# Magia por categorías > Magia de Salon y escenario >  Juego de pañuelos hecho por jorge blass.

## hansoldragon

Hola, he visto a jorge blass realizar el siguiente juego. Saca un pañuelo verde, el cual empieza a meter en su puño y va saliendo amarillo hasta que se produce el cambio completo. Guarda el amarillo en el bolsillo (cada vez que los mete en el bolsillo sobresalen para que se puedan ver) y saca el verde del puño. Pone el verde en el bolsillo  y el amarillo en el puño. El amarillo desaparece y mete en el puño el verde, y mientras va metiendo el verde va sacando por debajo del puño el pañuelo de color rojo, hasta que produce un cambio completo. Se mete el rojo en el bolsillo. Enseña que tiene el verde en el puño, da un pase magico con el rojo y el verde desaparece. 
Esta claro que esta usando un fp aparte de pq esta usando pañuelos, por el movimiento de manos pero mi pregunta es como consigue el cambio mientras mete uno en el puño y va sacando el otro por debajo del puño. Me lo he planteado con mi fp y no le veo la manera. El resto del juego lo tengo claro pero me gustaria saber como realiza ese moviemiento.
Me gustaria saber si es necesario algo aparte de un fp regular (quizas un fp king size, o un finger tip). Pense que seria un pañuelo de esto que cambia de color pero no es eso, usa pañuelos normales y corrientes. Si alguien sabe de algun libro, video en donde pueda encontrar este material, o si prefiere explciarlo se lo agradeceria.
Gracias

----------


## MrKhaki

Si te gustan los juegos con pañuelos: Magia con pañuelos, de Salvatore Cimó, 2 volúmenes, editados por Marré.

----------


## ignoto

No creo que sea un FP.
Para nada.
Me inclino mas bien por un manicolor.

----------


## miguelajo

Mira el libro de Pepe Carroll y busca el posha dá posha
El que hace jorge es una versión reducida de este último...
Salu2
Miguel AJO

----------


## mariio

hoy lo mirare q voy a houdini luego t lo digo ok?

----------


## hansoldragon

al final parece ser que usa un manicolor, me lo ha comentado un amgio.

----------


## Magic Kay

Si no es indiscreción, ¿qué es un manicolor?

Gracias!!

----------


## joaquin

> Si no es indiscreción, ¿qué es un manicolor?
> 
> Gracias!!


Un manicolor es un accesorio, para aparecer, desaparecer, o cambiar de color pañuelos.

----------


## Magic Kay

Muchas gracias por la respuesta. 

Para saber más, imagino, me dirijo a mi tienda de magia habitual... Pero un par de cuestiones más, si no os importa, y se pueden responder: es difícil de manejar? solo es para magia de escenario, o se puede utilizar en magia de cerca?

----------


## nick63nick

> Muchas gracias por la respuesta. 
> 
> Para saber más, imagino, me dirijo a mi tienda de magia habitual... Pero un par de cuestiones más, si no os importa, y se pueden responder: es difícil de manejar? solo es para magia de escenario, o se puede utilizar en magia de cerca?

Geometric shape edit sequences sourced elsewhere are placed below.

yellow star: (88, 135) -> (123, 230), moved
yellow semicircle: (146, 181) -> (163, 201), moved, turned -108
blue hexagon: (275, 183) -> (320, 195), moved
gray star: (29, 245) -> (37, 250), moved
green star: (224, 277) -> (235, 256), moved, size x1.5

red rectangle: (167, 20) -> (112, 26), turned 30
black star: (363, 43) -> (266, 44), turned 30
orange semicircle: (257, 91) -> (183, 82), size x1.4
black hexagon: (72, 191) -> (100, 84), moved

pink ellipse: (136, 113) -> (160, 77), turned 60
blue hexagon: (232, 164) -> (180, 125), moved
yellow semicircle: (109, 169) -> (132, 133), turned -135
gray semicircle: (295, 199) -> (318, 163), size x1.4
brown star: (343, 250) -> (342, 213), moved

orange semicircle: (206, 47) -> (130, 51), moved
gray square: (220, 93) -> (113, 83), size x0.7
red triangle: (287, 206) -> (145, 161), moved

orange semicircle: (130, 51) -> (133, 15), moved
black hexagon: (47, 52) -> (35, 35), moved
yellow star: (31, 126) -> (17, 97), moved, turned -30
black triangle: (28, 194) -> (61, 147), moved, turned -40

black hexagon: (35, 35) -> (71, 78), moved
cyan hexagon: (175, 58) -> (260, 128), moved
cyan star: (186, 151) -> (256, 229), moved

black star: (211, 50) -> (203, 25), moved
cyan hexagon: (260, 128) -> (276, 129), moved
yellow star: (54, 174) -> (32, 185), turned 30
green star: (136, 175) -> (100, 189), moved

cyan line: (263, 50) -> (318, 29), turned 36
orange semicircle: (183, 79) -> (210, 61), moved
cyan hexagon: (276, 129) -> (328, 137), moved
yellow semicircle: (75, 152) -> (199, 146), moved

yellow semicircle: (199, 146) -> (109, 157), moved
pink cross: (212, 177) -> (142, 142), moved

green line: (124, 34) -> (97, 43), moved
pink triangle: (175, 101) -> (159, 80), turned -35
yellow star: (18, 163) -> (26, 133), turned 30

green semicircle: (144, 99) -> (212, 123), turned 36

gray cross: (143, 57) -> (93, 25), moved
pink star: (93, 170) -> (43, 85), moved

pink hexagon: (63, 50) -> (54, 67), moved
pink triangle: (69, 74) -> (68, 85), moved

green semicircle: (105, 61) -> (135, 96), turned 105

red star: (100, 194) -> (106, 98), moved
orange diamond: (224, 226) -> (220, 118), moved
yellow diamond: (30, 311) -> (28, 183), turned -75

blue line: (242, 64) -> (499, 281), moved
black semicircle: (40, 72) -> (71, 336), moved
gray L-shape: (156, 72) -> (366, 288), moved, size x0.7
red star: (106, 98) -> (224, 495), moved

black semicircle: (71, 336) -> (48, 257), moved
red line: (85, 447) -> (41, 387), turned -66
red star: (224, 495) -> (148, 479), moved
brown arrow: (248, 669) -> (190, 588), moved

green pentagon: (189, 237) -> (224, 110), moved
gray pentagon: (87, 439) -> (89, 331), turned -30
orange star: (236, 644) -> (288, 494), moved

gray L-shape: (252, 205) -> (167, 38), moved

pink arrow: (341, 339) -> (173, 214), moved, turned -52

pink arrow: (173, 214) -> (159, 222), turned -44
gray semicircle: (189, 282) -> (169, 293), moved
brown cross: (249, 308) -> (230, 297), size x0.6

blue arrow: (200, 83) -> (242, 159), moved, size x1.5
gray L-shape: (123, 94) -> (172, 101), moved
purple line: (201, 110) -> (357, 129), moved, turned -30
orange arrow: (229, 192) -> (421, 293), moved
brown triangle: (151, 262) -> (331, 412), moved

Yo lo utilizo para cambios de color a 1 ó 2 pañuelos y también para transformaciones y apariciones de 1 a 3 pañuelos de colores diferentes.

Cuando lo utilizo, procuro hacerlo como mínimo a 5 metros del público.

Saludos.

----------


## medy

Hola :
Como bien dice algun compañero anteriormente ese efecto lo hacia Pepe Carroll y su nombre es posha dá posha y si va con FP. 
Saludos Medy

----------


## pablo

Hola amigos:
Pues si , yo creo que es con fp, y no con manicolor.
Un duda; Jorge , termina el juego con una pequeña explosion de confeti.
Yo creo que es el "kabuki" de Antonio romero... 
Este aparato ,¿ se vende en tienda magia?

Un saludo .  :Wink:

----------


## Magic Kay

He estado esta tarde en Magia Estudio preguntando por el Manicolor y he adquirido uno. Es baratito.

Al parecer se puede usar junto con un FP, y un par de efectos que me han explicado pueden quedar muy bien. No llevo mucho tiempo en esto, así que de momento me conformo con hacer lo que me cuentan los magos que con experiencia.

Ah, y en un rincón tenían un aparato que ponía KABUKI, "asín" que, ya sabes  :-))

Saludoooos,

Kay

----------


## magia.eugenio

Cierto es que usa dos fp normales pero alguien lo ha intentado con la idea de Jay Scott Berry? yo creo que sería muy interesante y reduciría el número de fp o como mínimo lo acomodaría.
La idea d este tipo es que ha fabricado una epecie de manicolor pero con un fp. Las ventajas enormes y enseguida las veréis. Lo que hace es cortar el fp por el recorrido de la uña. Simplemente. Tiene un blendo hecho con cintas de seda que queda bastante bien.
Y después de todo esto que os he dicho he de comentar que yo tengo los pulgares muy grandes y no me siento cómodo con ello porque para que salga bien el fp debe ser de los blandos y los fp blandos son cortitos.
Un saludo.

----------


## magoivan

entonces un fp se parece a un magicolor? o es total mente diferente?

----------


## Magic Kay

Un magicolor se parece a un fp, en efecto. Tiene algunas diferencias, por supuesto, pero cuando lo conozcas verás que son de la misma "familia".

Saludetes,

Kay

----------


## Mago Aranda

para este efecto de cambio de color de pañuelo solo es necesario un FP
con el fp lo puedes hacer a centimetros del espectador .cosa que no ocurre con el magicolor .ya que hay que tener mas cuidado con la distancia entre el mago y el publico

----------